Eigene Überzeugung hat etwas mit innerer Haltung zu tun. Dafür benötige ich keine äußeren Zeichen. Ein roter Stern oder eine Nadel in der Nase ändert keine Verhältnisse. In einer Diskussion über Ausländer als einziger Kollege dagegen zu halten und eine andere Meinung als die der BLÖD-Zeitung zu vertreten, bewirkt sicherlich mehr. Und das kann man auch in Anzug und Krawatte. Ist sogar mitunter wirksamer.

Rücksichtnahme und Anpassung sind für mich Gegensätze. Rücksicht nehme ich aus innerer Überzeugung, aus der heraus ich meine Verhalten und damit meine Haltung ändere.

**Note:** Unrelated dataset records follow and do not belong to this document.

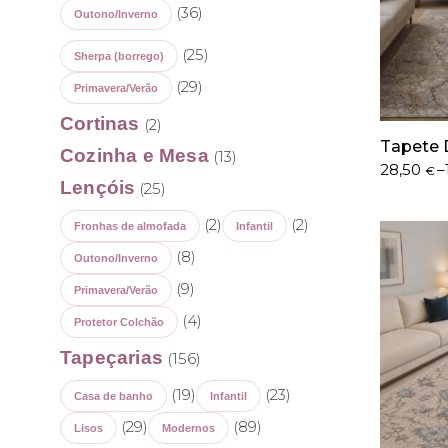
(36)
Outono/Inverno
(25)
Sherpa (borrego)
(29)
Primavera/Verão
Cortinas
(2)
Tapete 
Cozinha e Mesa
(13)
Price
28,50
–
€
Lençóis
(25)
range:
28,50 €
(2)
(2)
through
Fronhas de almofada
Infantil
137,50 €
(8)
Outono/Inverno
(9)
Primavera/Verão
(4)
Protetor Colchão
Tapeçarias
(156)
(19)
(23)
Casa de banho
Infantil
(29)
(89)
Lisos
Modernos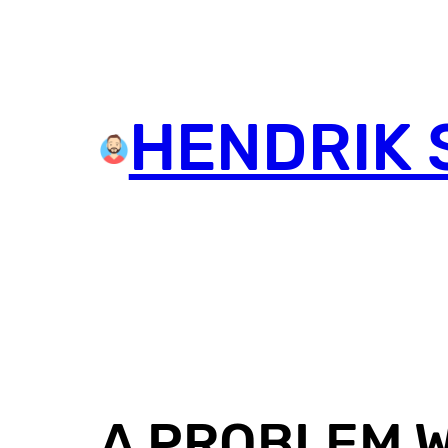
HENDRIK 
A PROBLEM W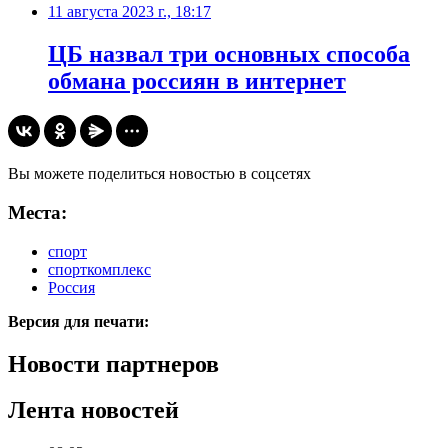
11 августа 2023 г., 18:17
ЦБ назвал три основных способа
обмана россиян в интернет
Вы можете поделиться новостью в соцсетях
Места:
спорт
спорткомплекс
Россия
Версия для печати:
Новости партнеров
Лента новостей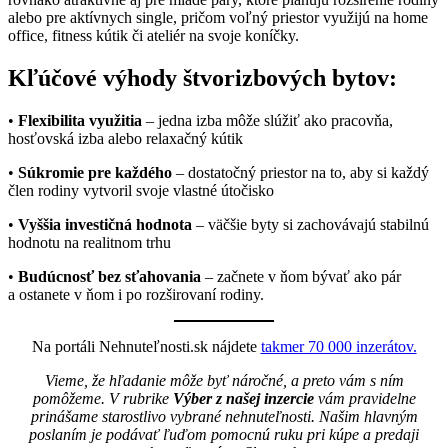
alebo pre aktívnych single, pričom voľný priestor využijú na home
office, fitness kútik či ateliér na svoje koníčky.
Kľúčové výhody štvorizbových bytov:
•
Flexibilita využitia
– jedna izba môže slúžiť ako pracovňa,
hosťovská izba alebo relaxačný kútik
•
Súkromie pre každého
– dostatočný priestor na to, aby si každý
člen rodiny vytvoril svoje vlastné útočisko
•
Vyššia investičná hodnota
– väčšie byty si zachovávajú stabilnú
hodnotu na realitnom trhu
•
Budúcnosť bez sťahovania
– začnete v ňom bývať ako pár
a ostanete v ňom i po rozširovaní rodiny.
Na portáli Nehnuteľnosti.sk nájdete
takmer 70 000 inzerátov.
Vieme, že hľadanie môže byť náročné, a preto vám s ním
pomôžeme. V rubrike
Výber z našej inzercie
vám pravidelne
prinášame starostlivo vybrané nehnuteľnosti. Našim hlavným
poslaním je podávať ľuďom pomocnú ruku pri kúpe a predaji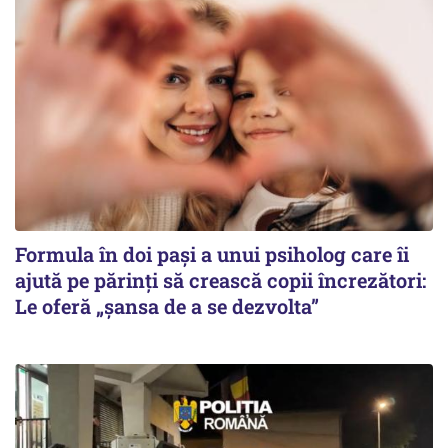
Formula în doi pași a unui psiholog care îi
ajută pe părinți să crească copii încrezători:
Le oferă „șansa de a se dezvolta”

Anpassung schulde ich einer opportunistischen Grundhaltung, die mir meine Einnahmen sichert, ist aber rein rational bedingt. Rücksicht ist eher eine Gefühlssache. Unter dieser Prämisse wäre Anpassung in einer Beziehung die Grundlage des Scheiterns.

Haltung ist leider, im Gegensatz zum Englischen (Attitude), in der deutschen Sprache viel zu unterrepräsentiert.

Individualität ist für mich weder Segen noch Fluch sondern einfach Teil eines selbstbestimmten Lebens. Kurzer Exkurs zu Kant: Der Mensch lebt in seiner selbstverschuldeten Unmündigkeit. Will heißen, nicht andere sind an meiner Situation Schuld sondern ich allein. Unbequem, aber eine Chance. Will nur leider fast niemand hören.